Assim, nos fracos e eivados anos 1970, enquanto sobreviventes de sua geração retiravam-se ou afundavam-se na confusão, em geral vagando pela Europa, Fleischer fez O estrangulador de Rillington Place (1970-1971), A última fuga (1971, despachado como um projeto abandonado por John Huston), a menosprezada A morte do chefão (1973) – que, longe de ser uma sequela, em nada se parece e nada deve a O poderoso chefão (The Godfather, Francis Ford Coppola, 1972) –, No mundo de 2020 (1973), Os três discípulos da morte (1974) e, sobretudo, Os novos centuriões (1972), grotescamente acusado de “fascismo”, e Mandingo – O fruto da vingança (1974-1975), as quais, espero, acabarão sendo reconhecidas um dia como duas das grandes obras-primas de Fleischer e de todo o cinema dos anos 1970.

Na década de 1960, depois de muito tempo gasto em suas preparações, ele falhou em vários dos seus projetos mais ou menos “europeus”, o que não se sabe se é caso de lamentar ou quase comemorar, dado o quão perigoso era trabalhar para Samuel Bronston, mas Barrabás (1961), Viagem fantástica (1966), O homem que odiava as mulheres (1968) e Tora!

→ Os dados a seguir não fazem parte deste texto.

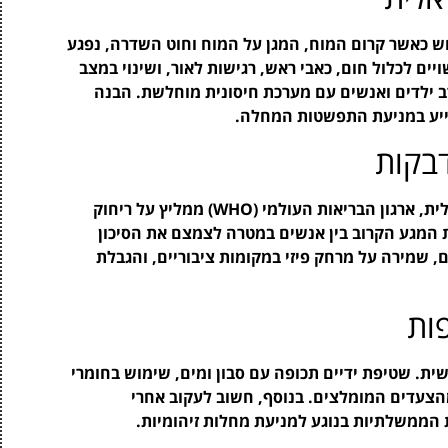
ש כאשר קרום המוח, המגן על המוח וחוט השדרה, נפגע
ם לכלול חום, כאבי ראש, רגישות לאור, ושינוי במצב
רב ילדים ואנשים עם מערכת חיסונית מוחלשת. הבנה
ייע במניעת התפשטות המחלה.
דבקות
כחלק מהמאמצים למניעת דלקת קרום המוח הויראלית, ארגון הבריאות העולמי (WHO) ממליץ על ריחוק
המגע הקרוב בין אנשים במטרה לצמצם את הסיכון
ם, שמירה על מרחק פיזי במקומות ציבוריים, והגבלת
גיינה אישית. שטיפת ידיים תכופה עם סבון ומים, שימוש בחומרי
הצעדים המומלצים. בנוסף, חשוב לעקוב אחרי
 הממשלתיות בנוגע למניעת מחלות זיהומיות.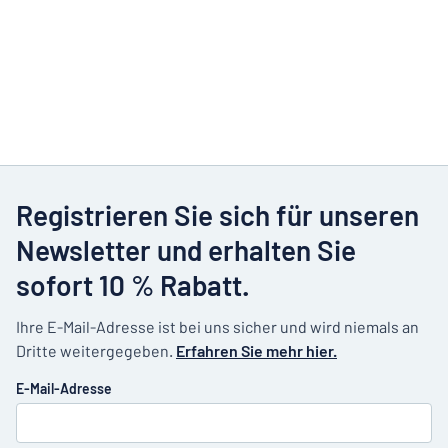
Registrieren Sie sich für unseren
Newsletter und erhalten Sie
sofort 10 % Rabatt.
Ihre E-Mail-Adresse ist bei uns sicher und wird niemals an
Dritte weitergegeben.
Erfahren Sie mehr hier.
E-Mail-Adresse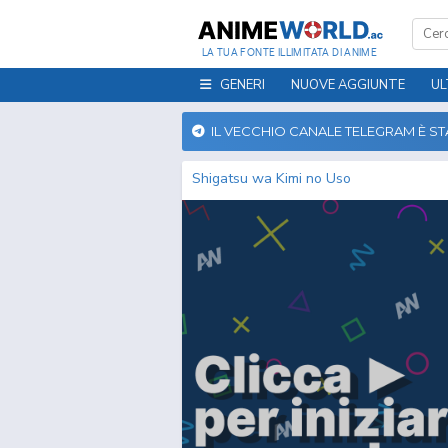
LA TUA FONTE ILLIMITATA DI ANIME
GENERI
NUOVE AGGIUNTE
UL
IL VECCHIO CANALE TELEGRAM È S
Shigatsu wa Kimi no Uso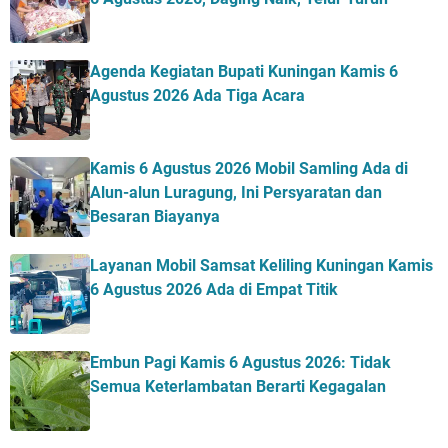
Agenda Kegiatan Bupati Kuningan Kamis 6
Agustus 2026 Ada Tiga Acara
Kamis 6 Agustus 2026 Mobil Samling Ada di
Alun-alun Luragung, Ini Persyaratan dan
Besaran Biayanya
Layanan Mobil Samsat Keliling Kuningan Kamis
6 Agustus 2026 Ada di Empat Titik
Embun Pagi Kamis 6 Agustus 2026: Tidak
Semua Keterlambatan Berarti Kegagalan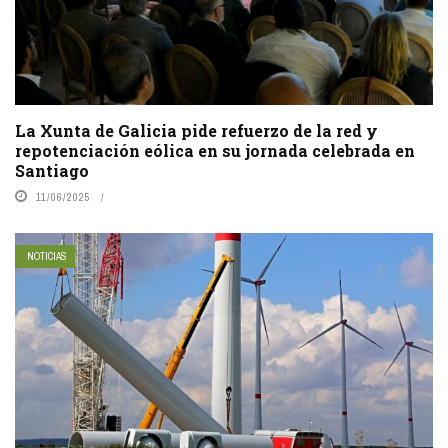
La Xunta de Galicia pide refuerzo de la red y
repotenciación eólica en su jornada celebrada en
Santiago
11/06/2025
NOTICIAS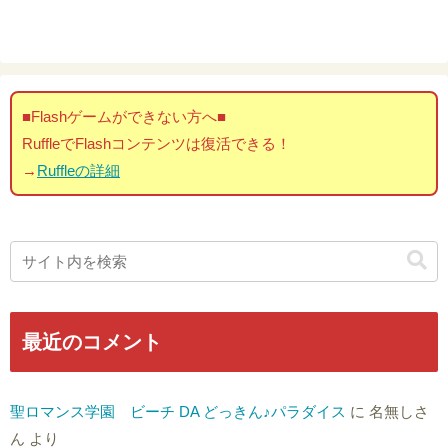
■Flashゲームができない方へ■
RuffleでFlashコンテンツは復活できる！
→
Ruffleの詳細
最近のコメント
聖ロマンス学園 ビーチ DA どっきん♪パラダイス
に
名無しさ
ん
より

Tora! Tora! (1968-1970) não representam, creio eu, uma safra ruim, embora quantitativamente o saldo dessa década esteja muito longe de sua abundante e notabilíssima produção dos anos 1950 – Rumo ao Inferno (1950-1952), O amor, sempre o amor (1952), 20.000 léguas submarinas (1954), Sábado violento (1955), O escândalo do século (1955), O bandido (1956), Entre o Céu e o Inferno (1956), Vikings, os conquistadores (1958), Fama a qualquer preço (1959) e Estranha compulsão (1959) –, incluindo os muito notáveis oito filmes mais modestos dos anos 1940.

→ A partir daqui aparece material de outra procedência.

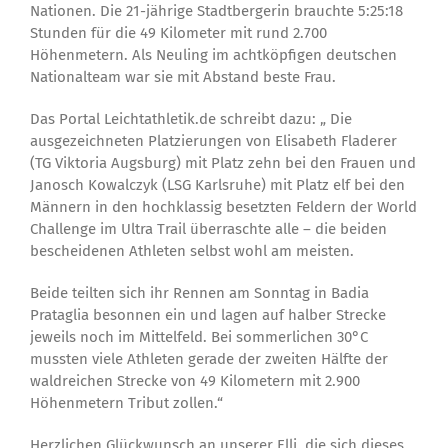
Nationen. Die 21-jährige Stadtbergerin brauchte 5:25:18
Stunden für die 49 Kilometer mit rund 2.700
Höhenmetern. Als Neuling im achtköpfigen deutschen
Nationalteam war sie mit Abstand beste Frau.
Das Portal Leichtathletik.de schreibt dazu: „ Die
ausgezeichneten Platzierungen von Elisabeth Fladerer
(TG Viktoria Augsburg) mit Platz zehn bei den Frauen und
Janosch Kowalczyk (LSG Karlsruhe) mit Platz elf bei den
Männern in den hochklassig besetzten Feldern der World
Challenge im Ultra Trail überraschte alle – die beiden
bescheidenen Athleten selbst wohl am meisten.
Beide teilten sich ihr Rennen am Sonntag in Badia
Prataglia besonnen ein und lagen auf halber Strecke
jeweils noch im Mittelfeld. Bei sommerlichen 30°C
mussten viele Athleten gerade der zweiten Hälfte der
waldreichen Strecke von 49 Kilometern mit 2.900
Höhenmetern Tribut zollen.“
Herzlichen Glückwunsch an unserer Elli, die sich dieses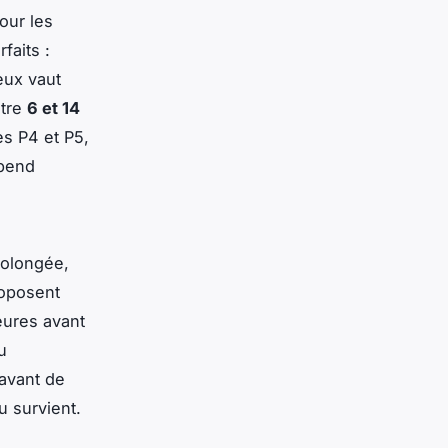
our les
faits :
eux vaut
ntre
6 et 14
s P4 et P5,
épend
rolongée,
roposent
eures avant
u
 avant de
u survient.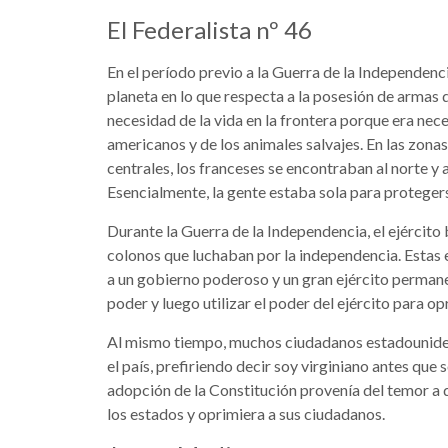
El Federalista nº 46
En el período previo a la Guerra de la Independen
planeta en lo que respecta a la posesión de armas 
necesidad de la vida en la frontera porque era nec
americanos y de los animales salvajes. En las zona
centrales, los franceses se encontraban al norte y 
Esencialmente, la gente estaba sola para protegers
Durante la Guerra de la Independencia, el ejércit
colonos que luchaban por la independencia. Estas
a un gobierno poderoso y un gran ejército permanen
poder y luego utilizar el poder del ejército para op
Al mismo tiempo, muchos ciudadanos estadouniden
el país, prefiriendo decir soy virginiano antes que 
adopción de la Constitución provenía del temor a 
los estados y oprimiera a sus ciudadanos.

Dos cineastas da sua geração, que começaram a rodar longas-metragens durante a Segunda Guerra Mundial ou justamente no seu término, é possível que Richard Fleischer tenha sido o mais negligenciado pela crítica, tanto a americana quanto a europeia (que é basicamente a francesa). Tampouco concorreu a “Oscars”, nem muitos de seus filmes foram grandes sucessos ressonantes nas bilheterias, embora em média provou-se rentável o suficiente para que quase nunca tenha ficado inativo ou em busca de emprego; isso significa, evidentemente, que era considerado na indústria como um realizador competente e que às vezes aceitou trabalhos que talvez tivesse feito melhor em rejeitar, porque ou não o interessavam ou poderiam prejudicar sua imagem (pelo menos na Europa), como Causa perdida (1969), que é muito melhor do que comumente se supõe, ou o injustamente menosprezado Ashanti (1978-1979), ou – apesar do risco considerável que, naquela época, podia representar o estrelato de Charles Bronson –, Desafiando o assassino (1974; e ninguém parecia saber nada àquela altura de Elmore Leonard).

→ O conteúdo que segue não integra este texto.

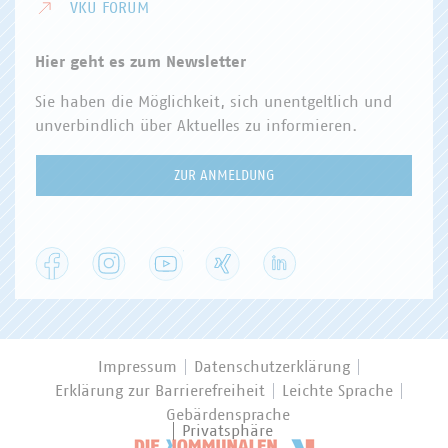
VKU FORUM
Hier geht es zum Newsletter
Sie haben die Möglichkeit, sich unentgeltlich und
unverbindlich über Aktuelles zu informieren.
ZUR ANMELDUNG
Facebook
Instagram
YouTube
XING
LinkedIn
Impressum
Datenschutzerklärung
Erklärung zur Barrierefreiheit
Leichte Sprache
Gebärdensprache
Privatsphäre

Devido à sua baixa (ou má) reputação – só na Espanha, nos anos 1960, houve um curioso e heterogêneo grupo de entusiastas fleischerianos, na há muito tempo extinta revista Film Ideal –, poucas entrevistas com ele foram publicadas, ainda que nas raras ocasiões em que se manifestou ou foi questionado tenha demonstrado uma extraordinária inteligência juntamente com uma não menos notável modéstia. Nunca apresentou a si mesmo como um artista, um autor ou um grande cineasta, o que também explica, em certa medida, o porquê de receber tão pouca atenção.

Portanto, não se trata de reivindicar a totalidade de uma obra em que, é verdade, há um pouco de tudo, até mesmo alguns (poucos, realmente) filmes ruins, medíocres, ou simplesmente aceitáveis, mas com nada que os torne memoráveis; mas isso não significa que sua filmografia possa ser negligenciada completamente, uma vez que predominam esmagadoramente filmes extremamente interessantes, notáveis e até mesmo extraordinários.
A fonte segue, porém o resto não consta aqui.